Autore: J. K. Rowling

Trama: dopo la morte di Silente, Harry ha una sola missione: recuperare e distruggere tutti gli Horcrux, gli oggetti in cui Voldemort ha racchiuso la sua anima nel tentativo di diventare immortale. Ma per trovarli dovrà passare diverse prove e risolvere molti indovinelli ideati dallo stesso preside. Nel frattempo, però, Colui-che-non-deve-essere-nominato fa le sue mosse e l’intero mondo della magia è costretto a mettersi contro il Prescelto.

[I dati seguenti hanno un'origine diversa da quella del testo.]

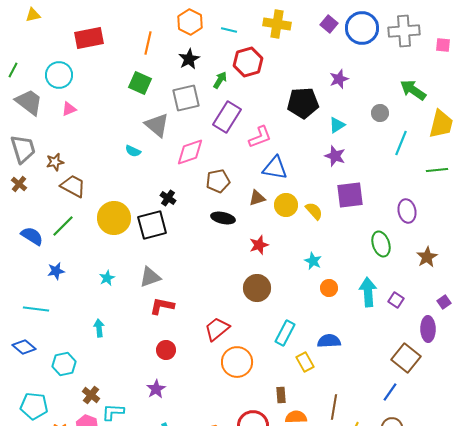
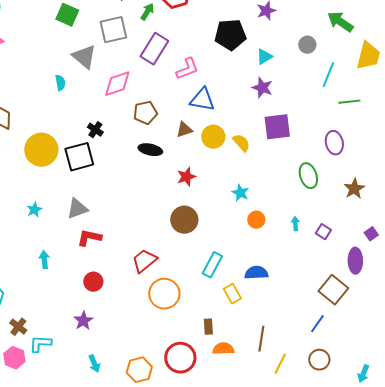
cyan semicircle: (133, 151) -> (60, 83), turned -126
green line: (437, 170) -> (349, 102), moved
cyan arrow: (368, 292) -> (295, 224), size x0.5
cyan arrow: (99, 328) -> (44, 260), moved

abbiamo ripreso in mano questo ultimo libro trascinati dall’entusiasmo che il (pessimo) film da poco uscito nelle sale ha riacceso verso questa bellissima serie Fantasy, una delle poche serie del genere completamente originali dopo la famosa opera di Tolkien. Lo abbiamo letteralmente divorato (del resto, le 600 pagine del libro sono scritte in maniera tale che una edizione economica ne durerebbe massimo 250) e siamo rimasti… tremendamente delusi. Lo stile della Rowling lo conosciamo già: è lo stile di una casalinga che di punto in bianco si trova a scrivere una serie di sette libri destinati ad affascinare lettori di tutto il mondo. Niente di eccezionale, sicuramente uno stile scorrevole e leggero che non si sottrae alle difficoltà di descrivere con -relativa- minuzia di particolari lo strano mondo di Harry. È nel punto di forza del romanzo che sta anche il suo punto debole: la Rowling è inesperta, incapace di gestire al meglio le situazioni che lei stessa mette in un calderone troppo piccolo e finiscono per trabordare. Se per più della metà del libro abbiamo davanti il solito Potter, ad un certo punto siamo sconcertati di fronte alla più geniale (forse) e peggio gestita (sicuramente) trovata dell’intera saga che smorza ogni entusiasmo e spegne gli animi, lasciando che gli ultimi dieci capitoli circa del romanzo scorrano nella più totale indifferenza eccetto alcune scene più movimentate, comunque avvincenti. La Rowling pretende troppo da se stessa e rischia di rovinare l’impresa per la quale sarà comunque ricordata: creare un mondo fantasy originale, separato dalla Terra di Mezzo di Tolkien e riuscire a far si che questo mondo penetrasse nell’immaginario di milioni di persone. Avrebbe potuto finire meglio, ma non possiamo comunque esimerci dal fare i nostri complimenti all’autrice.